6 Things Data Virtualization Is NOT:

The description of data virtualization above is consistent with definitions by leading industry analysts. However some vendors use similar buzzwords for marketing other products to capitalize on the popularity of data virtualization. This list helps dispel confusion.

Data virtualization ...

  1. is not data visualization. It sounds similar, but visualization refers to display of data to end users graphically as charts, graphs, maps, reports, etc.  Data virtualization is middleware that provides data services to other data visualization tools and applications. While it has some data visualization for users and developers, that is not the main use.
  2. is not a replicated data store. Data virtualization does not normally persist or replicate data from source systems to itself. It only stores metadata for the virtual views and integration logic. If caching is enabled, it stores some data temporarily in a cache or in-memory database.
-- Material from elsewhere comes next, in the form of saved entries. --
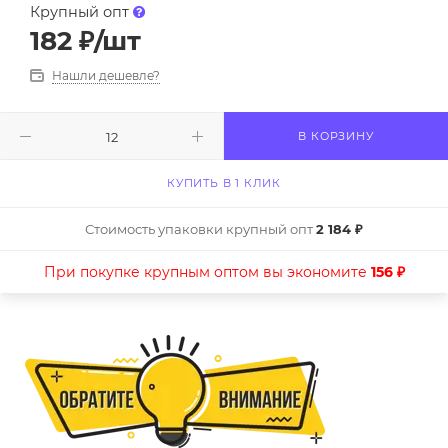
Крупный опт
182
₽
/шт
Нашли дешевле?
В КОРЗИНУ
КУПИТЬ В 1 КЛИК
Стоимость упаковки крупный опт
2 184 ₽
При покупке крупным оптом вы экономите
156 ₽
Virtual data can be persisted if desired by simply invoking them as a source using ETL. Thus data virtualization is powerful, yet very light-weight and agile solution.
  3. is not a Logical Data Warehouse. Logical DWH is an architectural concept and not a platform. Data Virtualization is an essential technology used in creating a logical DWH by combining multiple data sources, data warehouses and big data stores like Hadoop.
  4. is not data federation. TDWI teaches a course on data virtualization which says this: "While all data federation is data virtualization, not all data virtualization is data federation". Thus data virtualization is a superset of capabilities that includes advanced data federation.
  5. is not virtualized data storage. Some companies and products use the exact same term "data virtualization" to describe virtualized database software or storage hardware virtualization solutions. They do not provide real-time data integration and data services across disparate structured and unstructured data sources.
  6. is not virtualization. When the term "virtualization" is used alone it typically refers to hardware virtualization -- servers, storage disks, networks, etc.